RDP Attackers Have Made Themselves at Home

The COVID-19 pandemic has changed the way we live and function. In the same vein, the cybersecurity world has been drastically changed by it too. Cybercrimes have seen an unparalleled surge and businesses are facing hard times dealing with it. 

What’s going on?


We all know that the attack surface has expanded because of the sudden shift to work from home, and now, this has given a boost to Remote Desktop Protocol (RDP) attacks. In 2020, a 768% increase in RDP attacks was observed. 

What’s the threat?


Most ransomware attacks gain access to a network via a backdoor approach that abuses flaws in RDP software or the way it is deployed. Researchers have discovered 25 vulnerabilities in some of the most commonly used RDP clients, including FreeRDP, Rdesktop, and Microsoft’s built-in RDP client with the executable file mstsc.exe.

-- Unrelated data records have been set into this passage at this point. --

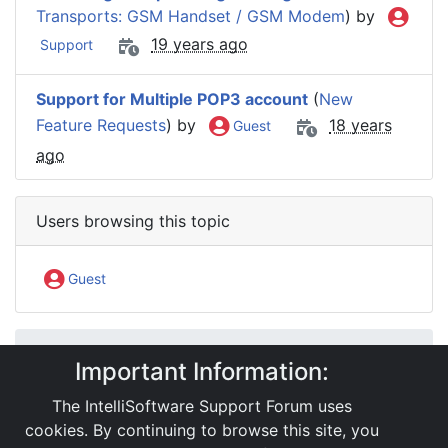
Transports: GSM Handset / GSM Modem
) by
19 years ago
Support
Support for Multiple POP3 account
(
New
Feature Requests
) by
18 years
Guest
ago
Users browsing this topic
Guest
IntelliSoftware Support Forum
Important Information:
Internet SMS Gateway
SMS APIs
General Questions
The IntelliSoftware Support Forum uses
Multipart message support
cookies. By continuing to browse this site, you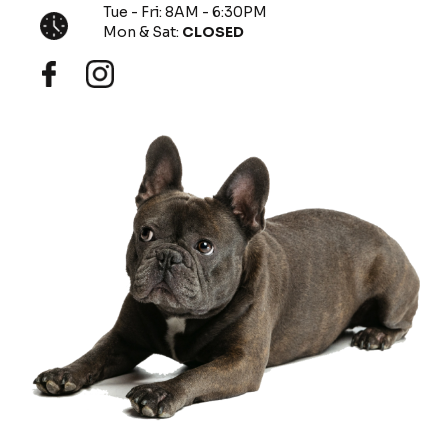
Tue - Fri: 8AM - 6:30PM
Mon & Sat:
CLOSED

Why are RDP attacks gaining traction?


Since RDP attacks are not dependent on the human factor but technology, attackers don’t have to struggle much. Misconfigured RDP can lead to the loss of valuable resources, including devices with admin access and company servers, and ultimately, network-wide compromise. 

What can we learn from this?


The topmost priority is to protect against RDP attacks by limiting the number of open ports, restricting access, and enhancing the security of the exposed ports. This can happen to any organization and thus, every firm should secure RDP ports and protocols and stay safe from ransomware attacks.